Remembering To Be Human

It is notable that theologians, in emphasizing the importance of creative appropriation in the development of tradition, parallel the evolutionary perspective just scetched. Lieven Boeve’s concept of recontextualisation (which in turn builds on e.g. Schillebeeckx’s work, thus in itself being an example of how a cultural tradition ‘works’), is an example in point:

"For sure, faith cannot be reduced to context, nor can tradition development to mere adaptation to the context. Nevertheless, there is an intrinsic bond between faith and tradition, on the one hand, and context, on the other. Hence, contextual novelty puts pressure on historically conditioned expressions of faith and their theological understanding, and drives towards recontextualization. In both taking part in, and confronting itself with this changed context, Christian communities may find new ways to express their faith, in fidelity to the tradition as well as to the context in which they are situated – balancing between continuity and discontinuity.”  

During the month of November, marked by All Souls Day, All Saints, and Armistice Day (Veteran’s Day in the US), it seems appropriate to reflect on our species’s ability to remember, and on what it means to remember in the light of our evolutionary history. The importance of remembering, as part of recontextualisation, is often underestimated. A Belgian newspaper - publishing mainly economic news - featured a cartoon about All Shouls Day, which suggests that only the here and now matters.

The cartoon shows a (grand)son offering flowers to his aged (grand)mother, saying: “At least now you can still enjoy them”. This suggests that putting flowers on our deceased’s graves is futile.

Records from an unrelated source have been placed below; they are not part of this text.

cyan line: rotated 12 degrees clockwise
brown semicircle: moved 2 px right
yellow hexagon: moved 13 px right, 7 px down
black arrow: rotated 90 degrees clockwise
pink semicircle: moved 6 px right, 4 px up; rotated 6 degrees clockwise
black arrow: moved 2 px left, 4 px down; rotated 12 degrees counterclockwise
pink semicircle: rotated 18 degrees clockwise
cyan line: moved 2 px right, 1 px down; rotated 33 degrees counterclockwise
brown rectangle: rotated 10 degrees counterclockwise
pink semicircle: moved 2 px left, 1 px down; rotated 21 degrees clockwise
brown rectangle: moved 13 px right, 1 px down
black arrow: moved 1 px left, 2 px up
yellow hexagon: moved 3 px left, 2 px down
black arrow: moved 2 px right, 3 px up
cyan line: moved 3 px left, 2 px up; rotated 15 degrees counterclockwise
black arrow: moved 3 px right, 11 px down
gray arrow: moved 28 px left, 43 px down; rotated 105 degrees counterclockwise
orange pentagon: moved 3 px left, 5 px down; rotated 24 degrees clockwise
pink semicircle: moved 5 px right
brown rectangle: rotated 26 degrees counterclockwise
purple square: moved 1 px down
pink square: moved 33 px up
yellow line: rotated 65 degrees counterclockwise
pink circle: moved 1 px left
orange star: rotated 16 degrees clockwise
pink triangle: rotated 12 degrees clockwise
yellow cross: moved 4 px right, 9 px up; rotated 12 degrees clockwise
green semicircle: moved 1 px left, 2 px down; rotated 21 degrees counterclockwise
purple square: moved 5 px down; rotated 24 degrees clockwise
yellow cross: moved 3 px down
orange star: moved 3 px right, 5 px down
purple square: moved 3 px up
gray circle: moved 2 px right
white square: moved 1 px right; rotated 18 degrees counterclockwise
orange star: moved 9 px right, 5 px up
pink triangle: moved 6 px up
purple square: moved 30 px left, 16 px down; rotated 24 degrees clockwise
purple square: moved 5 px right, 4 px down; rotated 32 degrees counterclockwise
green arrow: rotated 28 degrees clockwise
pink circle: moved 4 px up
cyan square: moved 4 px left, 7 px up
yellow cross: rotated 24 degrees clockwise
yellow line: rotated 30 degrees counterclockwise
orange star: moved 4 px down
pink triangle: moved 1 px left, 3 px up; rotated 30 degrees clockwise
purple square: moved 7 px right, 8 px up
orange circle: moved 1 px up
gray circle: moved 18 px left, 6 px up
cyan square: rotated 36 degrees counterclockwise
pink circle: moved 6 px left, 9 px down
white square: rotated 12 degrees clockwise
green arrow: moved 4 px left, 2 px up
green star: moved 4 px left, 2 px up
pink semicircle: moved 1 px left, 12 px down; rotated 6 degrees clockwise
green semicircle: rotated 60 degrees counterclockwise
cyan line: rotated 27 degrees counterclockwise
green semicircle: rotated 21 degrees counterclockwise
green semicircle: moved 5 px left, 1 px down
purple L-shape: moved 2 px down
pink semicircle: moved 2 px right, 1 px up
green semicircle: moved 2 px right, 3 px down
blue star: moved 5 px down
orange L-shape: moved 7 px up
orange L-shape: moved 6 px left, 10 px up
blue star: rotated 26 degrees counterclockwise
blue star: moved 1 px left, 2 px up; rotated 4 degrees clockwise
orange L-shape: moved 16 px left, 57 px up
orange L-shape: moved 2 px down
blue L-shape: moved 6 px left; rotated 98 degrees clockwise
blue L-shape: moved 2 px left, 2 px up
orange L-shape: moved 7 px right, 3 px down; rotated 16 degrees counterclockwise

This is an example of the vulnerability of cultural traditions in two ways: first, it shows we risk losing part of our cultural inheritance, since the cartoonist clearly has forgotten why we visit the graves of our lost ones, and second, the cartoon itself promotes ‘forgetting’, focussing on the ‘here and now’ as the only context that matters, as a context that reduces meaning and makes remembering impossible. Of course, from a materialist perspective, visiting graves, asking for the intercession of Saints (the very concept of sainthood even!) or rituals such as the Last Post, are useless. At the same time, if we really are to be ‘Homo sapiens’, if we really are to become Imago Dei, one could wonder whether these are not precisely the things that matter most. In this November month, dedicated to remembering as it is, one might experience that it is only by remembering the way we were, that human becoming can continue.